— Task objective —
The entries that follow need to be reproduced exactly, minus any images.
+++
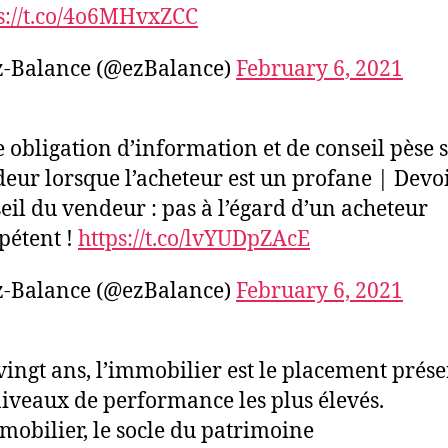
s://t.co/4o6MHvxZCC
z-Balance (@ezBalance)
February 6, 2021
e obligation d’information et de conseil pèse s
eur lorsque l’acheteur est un profane | Devo
eil du vendeur : pas à l’égard d’un acheteur
pétent !
https://t.co/lvYUDpZAcE
z-Balance (@ezBalance)
February 6, 2021
vingt ans, l’immobilier est le placement prés
niveaux de performance les plus élevés.
mobilier, le socle du patrimoine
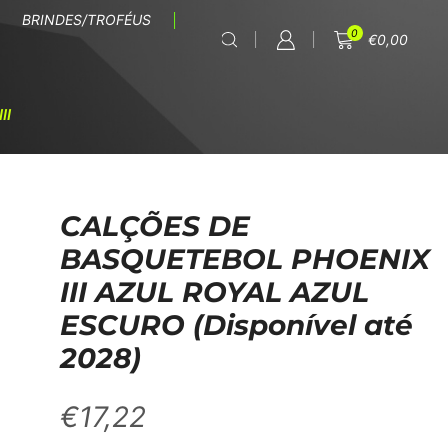
BRINDES/TROFÉUS
0
€
0,00
II
CALÇÕES DE
BASQUETEBOL PHOENIX
III AZUL ROYAL AZUL
ESCURO (Disponível até
2028)
€
17,22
+++
— Completed exercise —
s://t.co/4o6MHvxZCC
z-Balance (@ezBalance)
February 6, 2021
e obligation d’information et de conseil pèse s
eur lorsque l’acheteur est un profane | Devo
eil du vendeur : pas à l’égard d’un acheteur
pétent !
https://t.co/lvYUDpZAcE
z-Balance (@ezBalance)
February 6, 2021
vingt ans, l’immobilier est le placement prés
niveaux de performance les plus élevés.
mobilier, le socle du patrimoine
BRINDES/TROFÉUS
0
€
0,00
II
CALÇÕES DE
BASQUETEBOL PHOENIX
III AZUL ROYAL AZUL
ESCURO (Disponível até
2028)
€
17,22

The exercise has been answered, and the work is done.